The first transatlantic green approach by Scandinavian Airlines' (SAS) A330-300 inbound from New York was a prelude to much larger roll out of transatlantic procedures aimed at cutting fuel burn, noise and emissions on the ground and in the air for US and European airports.
SAS estimates annual benefits for its flights arriving at Arlanda airport, could reach $6 million in fuel savings with an additional $6 million in cost savings through efficiency and punctuality.
Called the Atlantic Interoperability Initiative to Reduce Emissions (AIRE), the joint programme between the US Federal Aviation Administration and the European Commission will include CDA, single-engine taxiing and other "best practices" developed on both sides of the Atlantic, with several new trials starting this year. AIRE was launched at the Paris air show in 2007.
Though savings from individual CDA approaches may seem small - SAS says they'll save about 150kg (330lb) of fuel while producing 470kg less carbon dioxide per "green" approach - the cumulative savings over time and with more aircraft participating are substantial. By using CDAs at its Louisville cargo hub, UPS says it could generate 30% less noise, 34% less emissions and save more than 3.8 million litres (1 million USgal) of fuel per year if its entire fleet of more than 250 aircraft were equipped to perform the approaches.
Delta Air Lines says it saved as much as 500kg (1,100lb) of fuel per approach during a CDA test last year at the Hartsfield-Jackson Atlanta International, a reduction that would lead to similar significant cost and emissions savings over time with broad fleet participation.
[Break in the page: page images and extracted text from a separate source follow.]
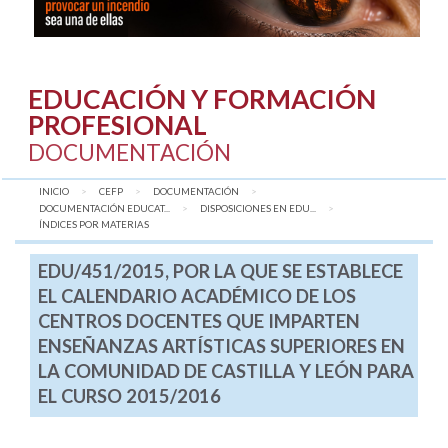
EDUCACIÓN Y FORMACIÓN
PROFESIONAL
DOCUMENTACIÓN
INICIO
CEFP
DOCUMENTACIÓN
DOCUMENTACIÓN EDUCAT...
DISPOSICIONES EN EDU...
AQUÍ:
ÍNDICES POR MATERIAS
EDU/451/2015, POR LA QUE SE ESTABLECE
EL CALENDARIO ACADÉMICO DE LOS
CENTROS DOCENTES QUE IMPARTEN
ENSEÑANZAS ARTÍSTICAS SUPERIORES EN
LA COMUNIDAD DE CASTILLA Y LEÓN PARA
EL CURSO 2015/2016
Along with the continued expansion of CDA tests to other airports, including Miami and Atlanta on the US side, AIRE trials on tap for this year include a surface operations test at New York Kennedy (JFK) and "flexible track" oceanic routes for US arrivals.
At JFK, airlines, airport officials and the FAA in June will tap into the airport's Airport Surface Detection Equipment - Model X surveillance radar system data in an effort to analyse and then minimize taxi duration. Shorter taxi times will mean less fuel used, but more importantly for airport neighbours, less pollution: The FAA says 41 of the 50 largest airports in the USA, including JFK, are in "non-attainment" areas for emissions. Shorter taxi times will reduce particulates and sulphur oxides, linked to poor air quality and acid rain and "greenhouse" gases including carbon dioxide and nitrous oxide.
By late summer, participating airlines en route to Miami from Europe will have the ability to modify their flight tracks to take advantage of the most favourable winds as part of an AIRE proof-of-concept test. ICAO reports that fuel burn on average can increase as much as 110kg per 100nm (185km) if altitudes are as little as 1,815m (6,000ft) below the optimum cruise level.